Aproxima-se a data anunciada para a leitura das sentenças sobre o caso Casa Pia. Tantos anos, voltas e reviravoltas depois vamos ficar inevitavelmente com a sensação de que a Justiça – se a tiver havido – não terá sido suficiente. Um caso destes, tão longo e complexo, exige soluções que não se esgotem no simbolismo de penas pouco pesadas ou – o que seria ainda pior – na possibilidade de uns quantos, que poderão ter culpas não suficientemente provadas, virem pedir ao Estado compensações materiais dos seus prejuízos. Por essa lógica, então, que o Estado compense também as crianças lesadas no seio das instituições, que outra função não tinham senão a de as proteger e de as fazer crescer num ambiente saudável, normal e aberto – longe porém das garras de gente imunda e sem escrúpulos, que usa e abusa da ingenuidade natural dos mais novos.

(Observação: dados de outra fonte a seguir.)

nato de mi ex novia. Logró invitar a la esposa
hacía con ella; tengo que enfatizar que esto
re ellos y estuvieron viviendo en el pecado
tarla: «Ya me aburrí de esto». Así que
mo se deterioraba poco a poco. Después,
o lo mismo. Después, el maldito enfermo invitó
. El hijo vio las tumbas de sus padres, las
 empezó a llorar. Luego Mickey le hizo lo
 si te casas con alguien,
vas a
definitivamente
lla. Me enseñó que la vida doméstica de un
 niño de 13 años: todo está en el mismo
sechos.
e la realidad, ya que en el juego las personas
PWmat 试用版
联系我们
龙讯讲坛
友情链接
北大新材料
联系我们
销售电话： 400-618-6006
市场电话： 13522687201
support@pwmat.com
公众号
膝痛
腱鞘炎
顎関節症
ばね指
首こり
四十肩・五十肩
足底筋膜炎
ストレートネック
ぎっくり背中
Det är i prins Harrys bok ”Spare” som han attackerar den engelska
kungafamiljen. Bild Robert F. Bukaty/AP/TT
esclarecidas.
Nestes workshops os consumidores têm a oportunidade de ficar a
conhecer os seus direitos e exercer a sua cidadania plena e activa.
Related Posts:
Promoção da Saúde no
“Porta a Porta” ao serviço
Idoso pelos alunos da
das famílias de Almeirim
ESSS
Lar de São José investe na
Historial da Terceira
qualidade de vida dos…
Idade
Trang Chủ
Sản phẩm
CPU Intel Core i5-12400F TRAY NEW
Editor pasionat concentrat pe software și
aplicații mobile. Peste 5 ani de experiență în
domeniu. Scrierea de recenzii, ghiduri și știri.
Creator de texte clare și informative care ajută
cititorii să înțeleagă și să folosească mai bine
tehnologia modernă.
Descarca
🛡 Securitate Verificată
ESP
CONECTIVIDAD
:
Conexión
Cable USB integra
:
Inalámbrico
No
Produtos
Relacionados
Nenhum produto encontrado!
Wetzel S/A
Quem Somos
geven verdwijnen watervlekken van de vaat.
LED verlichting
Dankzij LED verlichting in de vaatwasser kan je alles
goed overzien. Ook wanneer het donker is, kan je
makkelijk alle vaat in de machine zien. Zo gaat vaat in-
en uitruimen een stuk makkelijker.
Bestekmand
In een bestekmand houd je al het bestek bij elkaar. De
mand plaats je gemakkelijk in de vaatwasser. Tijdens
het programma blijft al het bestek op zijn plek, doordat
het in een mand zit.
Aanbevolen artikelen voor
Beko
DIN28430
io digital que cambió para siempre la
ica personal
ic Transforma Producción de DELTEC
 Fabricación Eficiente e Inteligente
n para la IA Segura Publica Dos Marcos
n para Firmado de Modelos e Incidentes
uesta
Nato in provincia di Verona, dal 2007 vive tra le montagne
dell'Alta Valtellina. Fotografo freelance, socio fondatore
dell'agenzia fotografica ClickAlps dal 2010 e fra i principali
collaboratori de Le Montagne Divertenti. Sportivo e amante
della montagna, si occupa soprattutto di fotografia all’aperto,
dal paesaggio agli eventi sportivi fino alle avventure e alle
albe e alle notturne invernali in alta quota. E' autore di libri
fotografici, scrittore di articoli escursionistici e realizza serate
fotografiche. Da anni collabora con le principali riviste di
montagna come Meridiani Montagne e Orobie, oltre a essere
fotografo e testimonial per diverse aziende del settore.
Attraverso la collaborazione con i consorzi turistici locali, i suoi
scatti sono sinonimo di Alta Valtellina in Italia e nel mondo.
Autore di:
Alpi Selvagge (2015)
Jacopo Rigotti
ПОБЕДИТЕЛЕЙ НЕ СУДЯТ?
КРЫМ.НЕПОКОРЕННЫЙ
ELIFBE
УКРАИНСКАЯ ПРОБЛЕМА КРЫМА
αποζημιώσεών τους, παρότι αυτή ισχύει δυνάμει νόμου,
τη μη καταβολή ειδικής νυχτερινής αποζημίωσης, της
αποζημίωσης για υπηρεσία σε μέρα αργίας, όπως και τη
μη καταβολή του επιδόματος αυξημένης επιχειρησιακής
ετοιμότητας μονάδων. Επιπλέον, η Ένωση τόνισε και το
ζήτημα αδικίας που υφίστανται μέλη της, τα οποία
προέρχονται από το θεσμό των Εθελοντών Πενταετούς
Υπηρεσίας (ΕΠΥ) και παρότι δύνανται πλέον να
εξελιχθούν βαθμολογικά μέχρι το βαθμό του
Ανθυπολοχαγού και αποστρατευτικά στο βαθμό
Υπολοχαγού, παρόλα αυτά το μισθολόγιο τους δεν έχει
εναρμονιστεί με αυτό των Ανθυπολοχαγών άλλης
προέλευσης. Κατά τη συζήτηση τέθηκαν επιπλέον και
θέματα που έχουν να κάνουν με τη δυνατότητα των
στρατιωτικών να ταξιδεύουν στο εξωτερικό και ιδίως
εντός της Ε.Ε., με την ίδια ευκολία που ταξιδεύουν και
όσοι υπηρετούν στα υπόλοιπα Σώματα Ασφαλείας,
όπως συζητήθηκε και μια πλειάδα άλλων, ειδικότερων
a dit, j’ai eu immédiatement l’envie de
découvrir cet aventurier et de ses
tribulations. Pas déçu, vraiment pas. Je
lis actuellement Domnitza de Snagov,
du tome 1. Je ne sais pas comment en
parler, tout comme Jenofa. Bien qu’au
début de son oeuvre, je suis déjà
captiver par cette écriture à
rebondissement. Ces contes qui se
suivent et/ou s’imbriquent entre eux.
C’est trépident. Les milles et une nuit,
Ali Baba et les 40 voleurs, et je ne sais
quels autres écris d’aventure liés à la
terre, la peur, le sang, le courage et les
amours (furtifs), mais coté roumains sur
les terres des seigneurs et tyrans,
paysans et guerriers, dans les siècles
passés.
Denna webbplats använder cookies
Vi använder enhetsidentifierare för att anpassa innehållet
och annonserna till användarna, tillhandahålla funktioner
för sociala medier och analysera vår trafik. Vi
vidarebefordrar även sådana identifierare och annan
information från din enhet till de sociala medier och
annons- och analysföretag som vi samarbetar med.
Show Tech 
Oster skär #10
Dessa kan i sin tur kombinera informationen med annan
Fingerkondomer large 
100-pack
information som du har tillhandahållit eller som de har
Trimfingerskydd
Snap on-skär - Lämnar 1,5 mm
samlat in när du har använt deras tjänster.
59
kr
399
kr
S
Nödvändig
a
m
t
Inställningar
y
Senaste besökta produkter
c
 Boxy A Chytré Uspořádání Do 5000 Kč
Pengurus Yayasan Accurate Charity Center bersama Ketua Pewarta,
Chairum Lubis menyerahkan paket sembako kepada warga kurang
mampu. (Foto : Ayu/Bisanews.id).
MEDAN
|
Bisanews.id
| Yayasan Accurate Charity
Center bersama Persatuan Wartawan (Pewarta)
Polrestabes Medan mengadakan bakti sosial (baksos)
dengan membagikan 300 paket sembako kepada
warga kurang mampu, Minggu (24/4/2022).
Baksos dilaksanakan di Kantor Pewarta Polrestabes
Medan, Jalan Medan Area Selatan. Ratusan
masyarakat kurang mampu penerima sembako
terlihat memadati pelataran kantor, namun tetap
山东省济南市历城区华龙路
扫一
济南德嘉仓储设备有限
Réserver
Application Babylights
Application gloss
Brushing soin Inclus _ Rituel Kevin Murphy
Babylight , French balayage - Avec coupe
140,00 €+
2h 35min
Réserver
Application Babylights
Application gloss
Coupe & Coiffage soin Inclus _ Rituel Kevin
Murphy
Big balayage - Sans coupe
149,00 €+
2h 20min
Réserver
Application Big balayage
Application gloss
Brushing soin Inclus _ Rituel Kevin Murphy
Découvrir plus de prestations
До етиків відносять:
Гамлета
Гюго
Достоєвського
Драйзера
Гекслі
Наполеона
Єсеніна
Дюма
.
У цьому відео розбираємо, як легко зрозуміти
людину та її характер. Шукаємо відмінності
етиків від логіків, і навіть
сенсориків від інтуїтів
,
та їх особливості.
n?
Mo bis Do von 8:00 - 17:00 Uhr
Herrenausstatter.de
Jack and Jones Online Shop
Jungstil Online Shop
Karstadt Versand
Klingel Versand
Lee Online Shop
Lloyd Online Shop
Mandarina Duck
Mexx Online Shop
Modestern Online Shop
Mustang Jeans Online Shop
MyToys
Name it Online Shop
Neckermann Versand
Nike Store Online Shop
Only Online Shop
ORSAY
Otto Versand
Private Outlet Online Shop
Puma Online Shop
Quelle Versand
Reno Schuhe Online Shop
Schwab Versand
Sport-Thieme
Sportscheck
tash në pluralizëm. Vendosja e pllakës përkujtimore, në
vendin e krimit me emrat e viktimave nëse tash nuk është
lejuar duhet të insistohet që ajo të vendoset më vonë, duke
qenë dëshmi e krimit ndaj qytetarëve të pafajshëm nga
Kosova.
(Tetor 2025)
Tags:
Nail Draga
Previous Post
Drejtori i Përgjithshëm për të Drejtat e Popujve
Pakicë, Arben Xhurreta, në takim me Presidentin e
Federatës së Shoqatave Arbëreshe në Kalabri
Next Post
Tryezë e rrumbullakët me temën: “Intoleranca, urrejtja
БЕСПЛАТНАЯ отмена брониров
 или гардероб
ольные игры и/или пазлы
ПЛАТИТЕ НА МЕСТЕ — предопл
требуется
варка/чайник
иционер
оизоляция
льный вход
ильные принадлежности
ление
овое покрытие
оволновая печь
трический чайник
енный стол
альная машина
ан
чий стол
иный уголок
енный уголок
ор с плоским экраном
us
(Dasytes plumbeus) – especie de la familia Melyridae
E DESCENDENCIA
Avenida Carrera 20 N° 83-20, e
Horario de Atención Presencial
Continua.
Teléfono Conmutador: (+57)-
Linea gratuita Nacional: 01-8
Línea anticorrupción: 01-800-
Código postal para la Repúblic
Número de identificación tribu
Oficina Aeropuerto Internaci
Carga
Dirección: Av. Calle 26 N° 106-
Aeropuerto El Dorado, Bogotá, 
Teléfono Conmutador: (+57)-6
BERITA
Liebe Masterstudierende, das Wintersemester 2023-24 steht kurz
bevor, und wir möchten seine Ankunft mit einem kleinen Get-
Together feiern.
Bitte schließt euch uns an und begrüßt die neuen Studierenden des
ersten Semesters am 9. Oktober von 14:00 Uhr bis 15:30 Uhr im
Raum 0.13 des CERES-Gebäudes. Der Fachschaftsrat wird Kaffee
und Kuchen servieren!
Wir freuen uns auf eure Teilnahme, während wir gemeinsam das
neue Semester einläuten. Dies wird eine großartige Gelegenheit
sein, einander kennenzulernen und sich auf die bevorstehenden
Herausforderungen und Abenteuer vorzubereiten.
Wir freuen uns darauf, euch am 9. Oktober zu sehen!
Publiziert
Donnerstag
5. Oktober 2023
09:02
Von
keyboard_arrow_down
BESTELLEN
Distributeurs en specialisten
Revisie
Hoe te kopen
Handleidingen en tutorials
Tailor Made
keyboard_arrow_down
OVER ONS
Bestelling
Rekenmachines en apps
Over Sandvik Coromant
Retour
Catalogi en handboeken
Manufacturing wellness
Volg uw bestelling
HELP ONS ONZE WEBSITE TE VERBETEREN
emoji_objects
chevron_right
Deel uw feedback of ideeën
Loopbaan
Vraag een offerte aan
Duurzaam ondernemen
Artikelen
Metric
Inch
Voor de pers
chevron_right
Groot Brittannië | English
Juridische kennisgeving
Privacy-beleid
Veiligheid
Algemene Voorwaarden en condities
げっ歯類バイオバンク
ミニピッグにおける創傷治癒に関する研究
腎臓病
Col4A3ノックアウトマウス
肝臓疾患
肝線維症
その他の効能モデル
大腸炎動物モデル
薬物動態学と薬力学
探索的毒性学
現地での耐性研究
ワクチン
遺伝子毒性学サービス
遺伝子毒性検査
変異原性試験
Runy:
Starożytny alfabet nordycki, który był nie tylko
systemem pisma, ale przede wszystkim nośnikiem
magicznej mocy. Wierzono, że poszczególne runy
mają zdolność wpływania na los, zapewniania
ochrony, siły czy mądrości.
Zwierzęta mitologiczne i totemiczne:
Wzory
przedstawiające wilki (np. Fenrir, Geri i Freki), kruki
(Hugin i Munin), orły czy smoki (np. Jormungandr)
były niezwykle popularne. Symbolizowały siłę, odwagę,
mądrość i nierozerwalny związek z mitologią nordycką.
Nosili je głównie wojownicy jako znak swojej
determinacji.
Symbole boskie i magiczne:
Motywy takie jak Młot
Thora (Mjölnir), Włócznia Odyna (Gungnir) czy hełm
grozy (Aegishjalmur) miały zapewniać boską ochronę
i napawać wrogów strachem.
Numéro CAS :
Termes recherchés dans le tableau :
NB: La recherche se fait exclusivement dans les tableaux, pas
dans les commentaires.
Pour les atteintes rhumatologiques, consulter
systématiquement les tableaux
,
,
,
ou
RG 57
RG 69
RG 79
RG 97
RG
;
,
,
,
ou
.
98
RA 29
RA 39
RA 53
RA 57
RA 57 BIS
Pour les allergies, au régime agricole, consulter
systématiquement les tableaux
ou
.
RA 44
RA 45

O poeta britânico William Henry Davies (1871-1940), retratou-a lindamente em «The Happy Child», assim:I saw this day sweet flowers grow thick –
But not one like the child did pick.
I heard the packhounds in green park –
But no dog like the child heard bark.
I heard this day bird after bird –
But not one like the child has heard.
A hundred butterflies saw I –
But not one like the child saw fly.
I saw the horses roll in grass –
But no horse like the child saw pass.
My world this day has lovely been –
But not like what the child has seen.
Os meninos felizes parecem-se com anjos; são atentos e sensíveis à mais pequena coisa e ao mais ignorado detalhe; vêem e ouvem e sentem e esvoaçam fantasiosamente pelo mundo, livres como querubins, sem destinos, nem fadigas; tudo se lhes afigura belo, tudo os encanta, nesse seu mundo puro e intocável – mas onde param hoje essas crianças felizes e que memória mágica lhes resta desses tempos de felicidade?...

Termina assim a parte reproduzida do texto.